* To do: Could you output only the lines from the one containing "You are on the" through the last line of the data, both included?

++++ Supplied information ++++

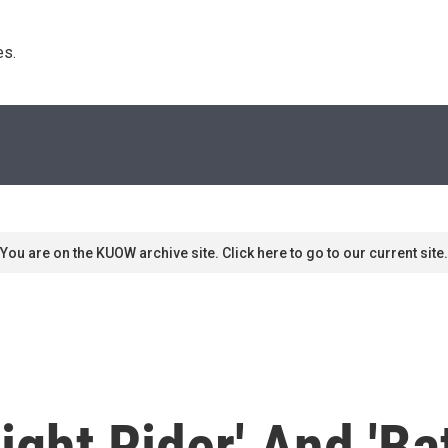
s. 
You are on the KUOW archive site. Click here to go to our current site.
ight Rider' And 'Ba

++++

* Exercise answer:
You are on the KUOW archive site. Click here to go to our current site.
ight Rider' And 'Ba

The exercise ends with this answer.